Ethical AI efforts on positive corporate trajectory, finds study

A new study finds that ethical considerations are a growing part of enterprise thinking when dealing with artificial intelligence.

A major new report has found that AI now has a real impact on peoples’ lives which highlights the importance of having a strong ethical framework surrounding its use.

It found that 92% of AI leaders train their technologists in ethics, while 74% evaluate AI outcomes weekly, highlighting that business leaders are taking steps to ensure responsible use of AI within their organisations. Most AI adopters – which now account for 72 percent of organisations globally – conduct ethics training for their technologists (70%) and have ethics committees in place to review the use of AI (63%).

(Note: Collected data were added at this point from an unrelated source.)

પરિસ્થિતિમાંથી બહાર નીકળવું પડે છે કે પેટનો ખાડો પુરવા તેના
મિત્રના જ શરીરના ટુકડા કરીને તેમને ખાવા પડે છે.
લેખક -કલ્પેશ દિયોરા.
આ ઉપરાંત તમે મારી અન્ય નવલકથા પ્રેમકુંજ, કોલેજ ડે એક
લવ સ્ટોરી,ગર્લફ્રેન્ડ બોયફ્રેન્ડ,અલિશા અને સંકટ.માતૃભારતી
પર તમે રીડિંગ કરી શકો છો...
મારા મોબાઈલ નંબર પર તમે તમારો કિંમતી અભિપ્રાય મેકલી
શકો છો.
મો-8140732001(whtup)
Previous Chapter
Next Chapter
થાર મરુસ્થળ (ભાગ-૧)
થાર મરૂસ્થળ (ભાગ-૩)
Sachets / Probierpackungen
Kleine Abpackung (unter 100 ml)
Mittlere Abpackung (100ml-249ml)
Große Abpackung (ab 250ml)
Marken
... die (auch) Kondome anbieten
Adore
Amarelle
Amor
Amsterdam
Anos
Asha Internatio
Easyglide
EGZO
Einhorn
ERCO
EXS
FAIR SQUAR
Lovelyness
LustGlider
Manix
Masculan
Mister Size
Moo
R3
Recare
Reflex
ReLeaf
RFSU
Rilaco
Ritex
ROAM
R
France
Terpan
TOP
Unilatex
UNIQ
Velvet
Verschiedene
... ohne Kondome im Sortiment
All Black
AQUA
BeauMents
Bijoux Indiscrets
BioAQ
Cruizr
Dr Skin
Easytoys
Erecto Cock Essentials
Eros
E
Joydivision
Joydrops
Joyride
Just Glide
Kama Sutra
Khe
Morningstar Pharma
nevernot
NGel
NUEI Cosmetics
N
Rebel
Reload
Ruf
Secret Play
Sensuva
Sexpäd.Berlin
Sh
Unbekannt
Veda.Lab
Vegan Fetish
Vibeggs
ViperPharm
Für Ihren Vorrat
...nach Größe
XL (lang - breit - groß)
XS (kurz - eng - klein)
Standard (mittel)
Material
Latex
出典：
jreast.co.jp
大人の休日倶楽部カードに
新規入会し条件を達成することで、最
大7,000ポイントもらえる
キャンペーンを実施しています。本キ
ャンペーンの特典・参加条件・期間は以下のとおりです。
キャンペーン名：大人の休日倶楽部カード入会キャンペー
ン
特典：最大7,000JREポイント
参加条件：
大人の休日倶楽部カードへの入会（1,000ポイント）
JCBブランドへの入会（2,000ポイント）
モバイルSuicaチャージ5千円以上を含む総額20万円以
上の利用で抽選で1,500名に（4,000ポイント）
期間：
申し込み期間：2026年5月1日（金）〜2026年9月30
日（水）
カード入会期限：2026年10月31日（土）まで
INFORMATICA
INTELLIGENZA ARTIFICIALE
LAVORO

The study - AI Momentum, Maturity and Models for Success - was conducted together by SAS, Accenture Applied Intelligence, Intel and Forbes Insights involving a global survey among 305 business leaders, more than half of them chief information officers, chief technology offers, and chief analytics officers.

“Organizations have begun addressing concerns and aberrations that AI has been known to cause, such as biased and unfair treatment of people,” said Rumman Chowdhury, Responsible AI Lead at Accenture Applied Intelligence. “These are positive steps; however, organizations need to move beyond directional AI ethics codes that are in the spirit of the Hippocratic Oath to ‘do no harm’. They need to provide prescriptive, specific and technical guidelines to develop AI systems that are secure, transparent, explainable, and accountable – to avoid unintended consequences and compliance challenges that can be harmful to individuals, businesses, and society. Data scientists are hungry for these guidelines.”

Besides ethical issues, faulty AI output can cause repercussions, so it is for these reasons also in business interests to make sure of good ptractices, the report stated.

Despite popular messages suggesting AI operates independently of human intervention, the research shows that AI leaders recognise that oversight is not optional for these technologies. Nearly three-quarters (74 percent) of AI leaders reported careful oversight with at least weekly review or evaluation of outcomes (less successful AI adopters: 33 percent).

AI leaders also recognise the strong connection between analytics and their AI success, according to the report. Those who have deployed AI recognise that success in AI is success in analytics; for them, analytics has achieved a central role in AI.

Still, the report states that oversight processes have a long way to go before they catch up with advances in AI technology.